Testing web applications can be a challenge. Unlike most other kinds of software, they run across a multitude of platforms and devices. They have to be robust regardless of form factor or choice of browser.
We know this is a problem developers feel: when the MDN Developer Needs Assessment asked web developers for their top pain points, cross-browser testing was in the top five in both 2019 and 2020.
Analysis of the 2020 results revealed a subgroup, comprising 13% of respondents, for whom difficulties writing and running tests were their overall biggest pain point with the web platform.
At Mozilla, we see that as a call to action. With our commitment to building a better Internet, we want to provide web developers the tools they need to build great web experiences – including great tools for testing.
In this series of posts we will explore the current web-application testing landscape and explain what Firefox is doing today to allow developers to run more kinds of tests in Firefox.
The WebDriver Standard
Most current cross-browser test automation uses WebDriver, a W3C specification for browser automation. The protocol used by WebDriver originated in Selenium, one of the oldest and most popular browser automation tools.
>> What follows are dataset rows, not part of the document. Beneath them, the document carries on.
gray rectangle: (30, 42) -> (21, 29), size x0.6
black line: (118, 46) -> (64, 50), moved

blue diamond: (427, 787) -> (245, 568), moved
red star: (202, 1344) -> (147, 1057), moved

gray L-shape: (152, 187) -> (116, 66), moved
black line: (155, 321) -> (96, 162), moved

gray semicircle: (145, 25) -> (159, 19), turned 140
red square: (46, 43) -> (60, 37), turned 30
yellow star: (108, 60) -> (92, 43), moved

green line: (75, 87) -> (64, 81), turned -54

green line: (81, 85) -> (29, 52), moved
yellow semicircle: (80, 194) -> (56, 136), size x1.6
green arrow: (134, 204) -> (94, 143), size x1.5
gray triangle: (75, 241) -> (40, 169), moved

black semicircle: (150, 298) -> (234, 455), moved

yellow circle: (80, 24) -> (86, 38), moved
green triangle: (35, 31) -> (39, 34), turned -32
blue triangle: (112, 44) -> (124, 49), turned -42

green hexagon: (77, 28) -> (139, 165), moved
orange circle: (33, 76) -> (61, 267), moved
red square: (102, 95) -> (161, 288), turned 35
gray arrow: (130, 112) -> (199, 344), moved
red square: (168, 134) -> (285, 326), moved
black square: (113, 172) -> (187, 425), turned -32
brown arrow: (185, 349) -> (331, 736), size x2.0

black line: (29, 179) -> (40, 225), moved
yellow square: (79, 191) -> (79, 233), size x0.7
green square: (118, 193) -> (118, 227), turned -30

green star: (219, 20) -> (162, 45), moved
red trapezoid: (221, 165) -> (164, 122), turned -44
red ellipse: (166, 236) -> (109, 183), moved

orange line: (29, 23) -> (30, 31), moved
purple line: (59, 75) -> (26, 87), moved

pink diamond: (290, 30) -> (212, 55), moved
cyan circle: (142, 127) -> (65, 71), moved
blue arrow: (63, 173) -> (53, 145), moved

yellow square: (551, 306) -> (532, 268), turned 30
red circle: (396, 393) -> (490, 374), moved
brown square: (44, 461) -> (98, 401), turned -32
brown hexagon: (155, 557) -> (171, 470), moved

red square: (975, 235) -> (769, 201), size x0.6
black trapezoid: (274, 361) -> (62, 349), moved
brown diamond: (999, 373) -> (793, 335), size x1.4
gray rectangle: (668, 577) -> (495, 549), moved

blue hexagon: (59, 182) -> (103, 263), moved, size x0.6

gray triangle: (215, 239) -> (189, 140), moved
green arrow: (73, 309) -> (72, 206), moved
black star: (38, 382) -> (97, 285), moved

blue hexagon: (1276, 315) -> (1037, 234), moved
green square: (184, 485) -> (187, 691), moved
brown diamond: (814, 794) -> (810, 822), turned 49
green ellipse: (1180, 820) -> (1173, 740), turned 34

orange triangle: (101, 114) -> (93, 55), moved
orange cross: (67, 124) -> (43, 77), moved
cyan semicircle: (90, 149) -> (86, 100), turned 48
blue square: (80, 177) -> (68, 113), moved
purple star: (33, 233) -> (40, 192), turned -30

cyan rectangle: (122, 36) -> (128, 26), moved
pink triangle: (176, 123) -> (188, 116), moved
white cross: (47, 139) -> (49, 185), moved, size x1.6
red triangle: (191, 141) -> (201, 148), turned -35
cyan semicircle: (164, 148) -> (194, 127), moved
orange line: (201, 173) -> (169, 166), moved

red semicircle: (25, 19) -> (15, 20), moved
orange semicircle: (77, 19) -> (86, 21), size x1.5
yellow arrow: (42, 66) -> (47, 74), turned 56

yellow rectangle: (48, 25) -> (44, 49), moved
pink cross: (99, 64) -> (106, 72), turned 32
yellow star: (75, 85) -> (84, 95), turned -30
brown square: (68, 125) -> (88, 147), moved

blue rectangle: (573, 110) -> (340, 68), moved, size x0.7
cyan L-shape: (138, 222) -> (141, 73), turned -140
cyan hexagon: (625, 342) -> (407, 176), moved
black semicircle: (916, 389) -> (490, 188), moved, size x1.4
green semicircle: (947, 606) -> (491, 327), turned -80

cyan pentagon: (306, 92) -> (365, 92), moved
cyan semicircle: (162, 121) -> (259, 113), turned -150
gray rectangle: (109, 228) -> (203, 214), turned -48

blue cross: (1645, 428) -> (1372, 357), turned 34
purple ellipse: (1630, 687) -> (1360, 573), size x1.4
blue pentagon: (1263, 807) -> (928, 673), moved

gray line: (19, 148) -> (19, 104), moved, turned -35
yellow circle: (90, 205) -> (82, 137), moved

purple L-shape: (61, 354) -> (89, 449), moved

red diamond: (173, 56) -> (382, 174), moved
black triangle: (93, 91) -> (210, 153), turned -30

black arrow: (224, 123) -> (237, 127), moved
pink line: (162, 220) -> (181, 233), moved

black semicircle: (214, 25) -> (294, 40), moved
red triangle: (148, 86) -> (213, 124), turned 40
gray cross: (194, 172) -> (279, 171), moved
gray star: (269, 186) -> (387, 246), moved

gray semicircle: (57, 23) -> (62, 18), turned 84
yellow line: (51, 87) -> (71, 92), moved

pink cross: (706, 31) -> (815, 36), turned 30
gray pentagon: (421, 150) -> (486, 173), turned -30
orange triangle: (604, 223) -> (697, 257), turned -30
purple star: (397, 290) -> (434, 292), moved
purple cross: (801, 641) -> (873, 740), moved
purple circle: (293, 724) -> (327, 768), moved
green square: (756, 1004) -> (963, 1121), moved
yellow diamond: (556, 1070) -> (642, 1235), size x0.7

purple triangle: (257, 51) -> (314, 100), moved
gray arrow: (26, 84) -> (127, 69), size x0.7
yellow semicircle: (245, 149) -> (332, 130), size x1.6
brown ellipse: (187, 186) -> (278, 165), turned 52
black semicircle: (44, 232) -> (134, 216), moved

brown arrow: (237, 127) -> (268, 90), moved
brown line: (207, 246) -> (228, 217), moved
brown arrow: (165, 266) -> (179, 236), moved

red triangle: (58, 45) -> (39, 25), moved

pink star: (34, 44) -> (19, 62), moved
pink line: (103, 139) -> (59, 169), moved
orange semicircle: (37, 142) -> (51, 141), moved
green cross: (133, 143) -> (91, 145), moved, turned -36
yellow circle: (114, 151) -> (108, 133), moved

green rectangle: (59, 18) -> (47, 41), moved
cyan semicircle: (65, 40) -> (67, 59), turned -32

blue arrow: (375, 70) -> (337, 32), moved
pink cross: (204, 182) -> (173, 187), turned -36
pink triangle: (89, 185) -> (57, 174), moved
To understand the features and limitations of WebDriver, let’s dive in and look at how it works under the hood.
WebDriver provides an HTTP-based synchronous command/response protocol. In this model, clients such as Selenium — called a local end in WebDriver parlance — communicate with a remote end HTTP server using a fixed set of steps:
The local end sends an HTTP request representing a WebDriver command to the remote end.
The remote end takes implementation-specific steps to carry out the command, following the requirements of the WebDriver specification.
The remote end returns an HTTP response to the local end.
This remote end HTTP server could be built into the browser itself, but the most common setup is for all the HTTP processing to happen in a browser-specific driver binary. This accepts the WebDriver HTTP requests and converts them into an internal format for the browser to consume.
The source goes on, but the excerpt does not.